• _Aim of the task_
All lines before the one containing "Bewertungen von Usern", plus that line itself, are to be printed exactly as they appear below.

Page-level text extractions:
------------------------------------

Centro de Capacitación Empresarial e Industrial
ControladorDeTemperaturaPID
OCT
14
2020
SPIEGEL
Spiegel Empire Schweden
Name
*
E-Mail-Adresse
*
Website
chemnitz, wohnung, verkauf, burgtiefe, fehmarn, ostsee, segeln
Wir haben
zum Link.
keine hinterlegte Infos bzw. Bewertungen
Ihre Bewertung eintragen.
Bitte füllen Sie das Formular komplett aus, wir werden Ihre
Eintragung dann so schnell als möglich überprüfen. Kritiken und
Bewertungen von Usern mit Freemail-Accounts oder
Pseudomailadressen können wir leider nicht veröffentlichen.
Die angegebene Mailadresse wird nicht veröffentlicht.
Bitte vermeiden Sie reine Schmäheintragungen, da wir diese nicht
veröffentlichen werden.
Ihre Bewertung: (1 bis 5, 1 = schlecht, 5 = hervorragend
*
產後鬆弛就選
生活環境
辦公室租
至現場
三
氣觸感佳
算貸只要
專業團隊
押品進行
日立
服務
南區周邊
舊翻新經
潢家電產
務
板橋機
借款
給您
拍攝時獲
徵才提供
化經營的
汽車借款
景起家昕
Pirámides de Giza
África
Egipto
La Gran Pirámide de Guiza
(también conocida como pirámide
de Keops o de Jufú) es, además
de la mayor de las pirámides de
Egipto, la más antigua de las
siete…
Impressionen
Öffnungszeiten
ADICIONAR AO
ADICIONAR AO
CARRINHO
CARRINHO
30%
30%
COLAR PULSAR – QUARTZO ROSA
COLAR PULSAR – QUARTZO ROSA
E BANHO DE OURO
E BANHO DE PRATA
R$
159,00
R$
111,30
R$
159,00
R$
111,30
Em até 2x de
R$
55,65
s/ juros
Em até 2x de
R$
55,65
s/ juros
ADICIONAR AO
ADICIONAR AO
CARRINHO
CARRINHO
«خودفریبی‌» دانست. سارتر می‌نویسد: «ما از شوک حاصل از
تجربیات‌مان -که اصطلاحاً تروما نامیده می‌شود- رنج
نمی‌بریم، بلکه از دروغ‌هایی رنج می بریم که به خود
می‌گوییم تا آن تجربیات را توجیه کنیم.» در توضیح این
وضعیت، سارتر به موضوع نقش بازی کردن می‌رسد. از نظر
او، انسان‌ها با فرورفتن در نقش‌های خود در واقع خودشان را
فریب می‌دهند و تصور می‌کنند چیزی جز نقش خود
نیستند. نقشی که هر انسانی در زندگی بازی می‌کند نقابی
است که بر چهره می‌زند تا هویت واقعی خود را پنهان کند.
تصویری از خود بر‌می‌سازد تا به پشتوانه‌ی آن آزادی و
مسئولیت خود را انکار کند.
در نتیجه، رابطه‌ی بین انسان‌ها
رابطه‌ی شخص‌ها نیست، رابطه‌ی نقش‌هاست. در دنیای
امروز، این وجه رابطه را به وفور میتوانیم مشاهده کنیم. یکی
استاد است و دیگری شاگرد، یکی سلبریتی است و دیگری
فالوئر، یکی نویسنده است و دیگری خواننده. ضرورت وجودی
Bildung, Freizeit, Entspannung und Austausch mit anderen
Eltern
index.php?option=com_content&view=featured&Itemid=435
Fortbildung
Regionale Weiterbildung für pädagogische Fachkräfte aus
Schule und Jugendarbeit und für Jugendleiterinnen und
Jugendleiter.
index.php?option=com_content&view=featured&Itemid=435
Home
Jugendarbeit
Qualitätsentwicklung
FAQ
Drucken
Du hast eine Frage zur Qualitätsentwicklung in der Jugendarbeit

------------------------------------

• _Exercise solution_
Centro de Capacitación Empresarial e Industrial
ControladorDeTemperaturaPID
OCT
14
2020
SPIEGEL
Spiegel Empire Schweden
Name
*
E-Mail-Adresse
*
Website
chemnitz, wohnung, verkauf, burgtiefe, fehmarn, ostsee, segeln
Wir haben
zum Link.
keine hinterlegte Infos bzw. Bewertungen
Ihre Bewertung eintragen.
Bitte füllen Sie das Formular komplett aus, wir werden Ihre
Eintragung dann so schnell als möglich überprüfen. Kritiken und
Bewertungen von Usern mit Freemail-Accounts oder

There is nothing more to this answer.